What is needed:
Return all the lines below in which the string "cooperativas" appears.

Extracted entries:
*** Block opens ***

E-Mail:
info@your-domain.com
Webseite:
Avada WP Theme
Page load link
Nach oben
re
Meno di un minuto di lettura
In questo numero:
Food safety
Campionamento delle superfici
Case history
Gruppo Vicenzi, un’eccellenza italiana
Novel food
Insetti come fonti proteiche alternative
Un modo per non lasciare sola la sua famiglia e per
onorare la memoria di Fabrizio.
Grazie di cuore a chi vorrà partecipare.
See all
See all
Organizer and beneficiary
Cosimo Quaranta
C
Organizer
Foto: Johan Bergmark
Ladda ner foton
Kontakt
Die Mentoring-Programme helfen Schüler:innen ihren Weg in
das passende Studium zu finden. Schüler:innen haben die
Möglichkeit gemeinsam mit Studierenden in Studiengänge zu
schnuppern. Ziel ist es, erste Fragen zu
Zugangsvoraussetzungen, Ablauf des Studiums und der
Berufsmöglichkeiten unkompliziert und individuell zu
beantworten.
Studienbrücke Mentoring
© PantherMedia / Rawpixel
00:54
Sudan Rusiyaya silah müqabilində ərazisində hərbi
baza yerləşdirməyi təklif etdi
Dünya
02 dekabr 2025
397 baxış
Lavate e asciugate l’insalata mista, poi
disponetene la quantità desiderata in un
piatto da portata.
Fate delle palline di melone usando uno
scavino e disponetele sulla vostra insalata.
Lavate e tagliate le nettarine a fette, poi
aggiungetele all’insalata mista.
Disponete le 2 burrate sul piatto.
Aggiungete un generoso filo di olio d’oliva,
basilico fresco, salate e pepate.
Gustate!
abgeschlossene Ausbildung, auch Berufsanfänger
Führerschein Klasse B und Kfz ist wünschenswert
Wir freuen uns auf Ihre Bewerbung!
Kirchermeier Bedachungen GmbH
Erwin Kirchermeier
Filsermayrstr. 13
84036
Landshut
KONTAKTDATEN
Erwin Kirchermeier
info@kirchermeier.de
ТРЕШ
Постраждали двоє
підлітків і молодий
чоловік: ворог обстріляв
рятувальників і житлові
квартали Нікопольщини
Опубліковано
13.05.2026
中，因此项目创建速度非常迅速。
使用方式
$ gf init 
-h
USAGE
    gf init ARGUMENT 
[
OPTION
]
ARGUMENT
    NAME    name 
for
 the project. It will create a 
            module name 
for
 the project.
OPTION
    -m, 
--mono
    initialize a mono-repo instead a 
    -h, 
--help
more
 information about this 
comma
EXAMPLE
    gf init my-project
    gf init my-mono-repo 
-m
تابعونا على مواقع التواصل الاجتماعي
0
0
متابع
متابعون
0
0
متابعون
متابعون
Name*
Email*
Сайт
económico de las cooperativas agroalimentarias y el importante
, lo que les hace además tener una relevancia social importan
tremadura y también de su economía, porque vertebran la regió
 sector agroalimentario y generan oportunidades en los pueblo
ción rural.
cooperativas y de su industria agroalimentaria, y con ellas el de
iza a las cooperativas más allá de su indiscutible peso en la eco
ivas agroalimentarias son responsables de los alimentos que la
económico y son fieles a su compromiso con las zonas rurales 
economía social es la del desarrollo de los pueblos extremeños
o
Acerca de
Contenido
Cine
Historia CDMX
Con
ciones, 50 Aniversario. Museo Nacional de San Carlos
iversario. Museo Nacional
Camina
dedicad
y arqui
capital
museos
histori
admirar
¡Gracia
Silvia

*** Block closes ***

Reply to the exercise:
económico de las cooperativas agroalimentarias y el importante
cooperativas y de su industria agroalimentaria, y con ellas el de
iza a las cooperativas más allá de su indiscutible peso en la eco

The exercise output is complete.